==== INPUT MATERIAL ====

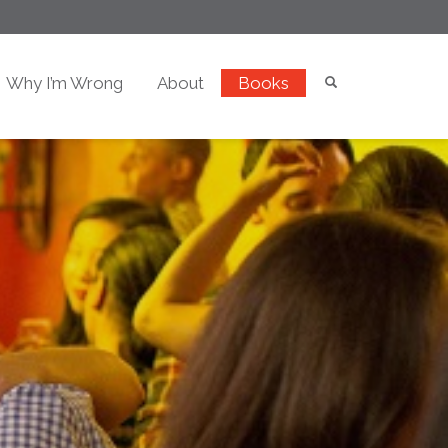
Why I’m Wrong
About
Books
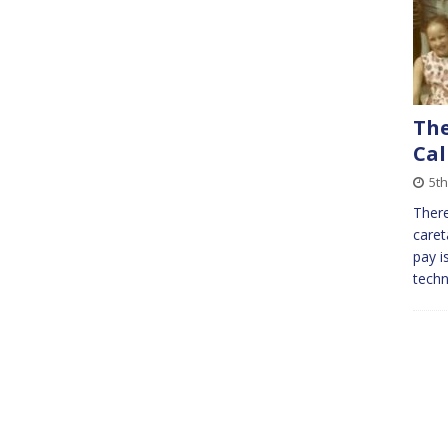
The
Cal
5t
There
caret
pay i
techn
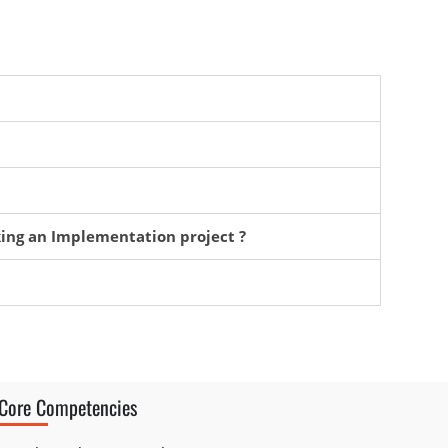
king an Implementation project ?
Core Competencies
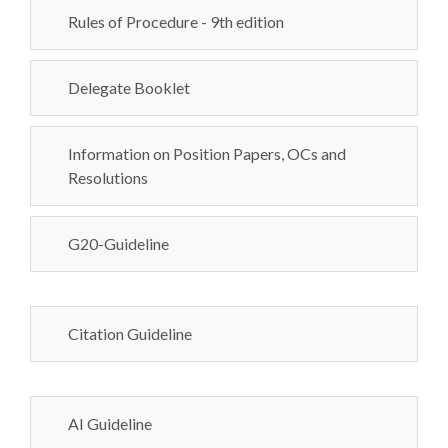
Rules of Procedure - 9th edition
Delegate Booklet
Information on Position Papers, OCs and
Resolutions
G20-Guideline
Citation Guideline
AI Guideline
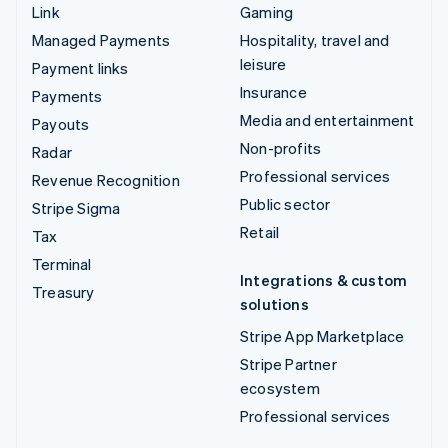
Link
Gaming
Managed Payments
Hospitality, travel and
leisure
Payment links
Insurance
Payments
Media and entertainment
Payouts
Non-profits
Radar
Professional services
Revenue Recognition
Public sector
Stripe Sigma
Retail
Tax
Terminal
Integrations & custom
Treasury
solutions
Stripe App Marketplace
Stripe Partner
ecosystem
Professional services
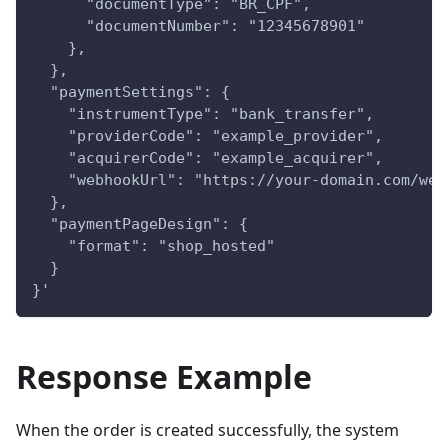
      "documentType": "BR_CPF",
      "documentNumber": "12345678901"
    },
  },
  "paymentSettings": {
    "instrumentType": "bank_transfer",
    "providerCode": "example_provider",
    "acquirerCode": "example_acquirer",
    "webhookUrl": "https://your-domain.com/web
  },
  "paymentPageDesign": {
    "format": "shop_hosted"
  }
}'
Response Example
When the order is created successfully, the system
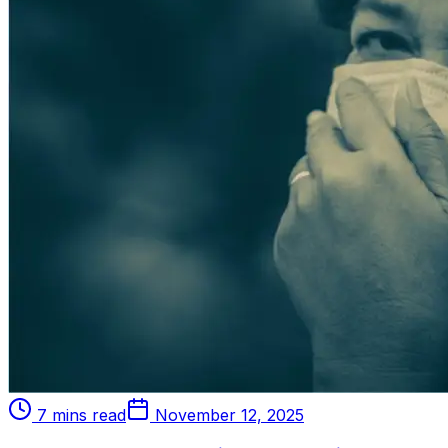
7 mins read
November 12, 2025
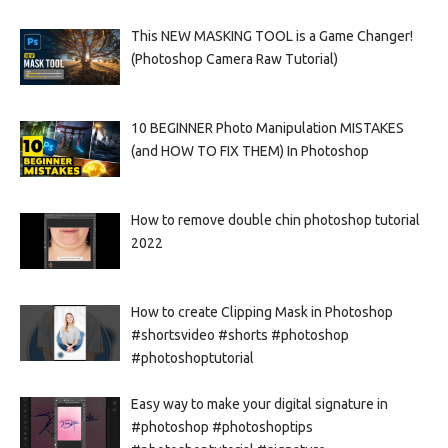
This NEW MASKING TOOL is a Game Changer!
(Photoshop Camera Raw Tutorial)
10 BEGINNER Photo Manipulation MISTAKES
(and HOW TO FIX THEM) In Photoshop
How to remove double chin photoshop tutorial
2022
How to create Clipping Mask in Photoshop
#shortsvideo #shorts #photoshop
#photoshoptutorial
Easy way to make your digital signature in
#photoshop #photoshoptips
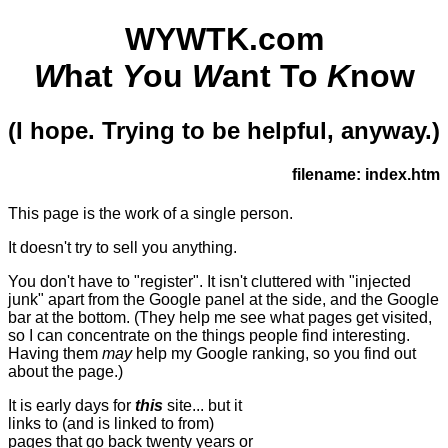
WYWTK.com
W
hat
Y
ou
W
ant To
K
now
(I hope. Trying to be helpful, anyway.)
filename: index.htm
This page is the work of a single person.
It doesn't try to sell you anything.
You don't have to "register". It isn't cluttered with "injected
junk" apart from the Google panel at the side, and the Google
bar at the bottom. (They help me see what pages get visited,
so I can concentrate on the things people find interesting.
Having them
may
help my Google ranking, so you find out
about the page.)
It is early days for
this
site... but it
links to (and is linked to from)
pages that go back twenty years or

====

-- PROBLEM TO SOLVE --
Please reproduce the entries above line by line, exactly, leaving out each image.

-- THE COMPLETED TASK --
Why I’m Wrong
About
Books
The
Cal
5t
There
caret
pay i
techn
king an Implementation project ?
Core Competencies
Rules of Procedure - 9th edition
Delegate Booklet
Information on Position Papers, OCs and
Resolutions
G20-Guideline
Citation Guideline
AI Guideline
Link
Gaming
Managed Payments
Hospitality, travel and
leisure
Payment links
Insurance
Payments
Media and entertainment
Payouts
Non-profits
Radar
Professional services
Revenue Recognition
Public sector
Stripe Sigma
Retail
Tax
Terminal
Integrations & custom
Treasury
solutions
Stripe App Marketplace
Stripe Partner
ecosystem
Professional services
      "documentType": "BR_CPF",
      "documentNumber": "12345678901"
    },
  },
  "paymentSettings": {
    "instrumentType": "bank_transfer",
    "providerCode": "example_provider",
    "acquirerCode": "example_acquirer",
    "webhookUrl": "https://your-domain.com/web
  },
  "paymentPageDesign": {
    "format": "shop_hosted"
  }
}'
Response Example
When the order is created successfully, the system
7 mins read
November 12, 2025
This NEW MASKING TOOL is a Game Changer!
(Photoshop Camera Raw Tutorial)
10 BEGINNER Photo Manipulation MISTAKES
(and HOW TO FIX THEM) In Photoshop
How to remove double chin photoshop tutorial
2022
How to create Clipping Mask in Photoshop
#shortsvideo #shorts #photoshop
#photoshoptutorial
Easy way to make your digital signature in
#photoshop #photoshoptips
WYWTK.com
W
hat
Y
ou
W
ant To
K
now
(I hope. Trying to be helpful, anyway.)
filename: index.htm
This page is the work of a single person.
It doesn't try to sell you anything.
You don't have to "register". It isn't cluttered with "injected
junk" apart from the Google panel at the side, and the Google
bar at the bottom. (They help me see what pages get visited,
so I can concentrate on the things people find interesting.
Having them
may
help my Google ranking, so you find out
about the page.)
It is early days for
this
site... but it
links to (and is linked to from)
pages that go back twenty years or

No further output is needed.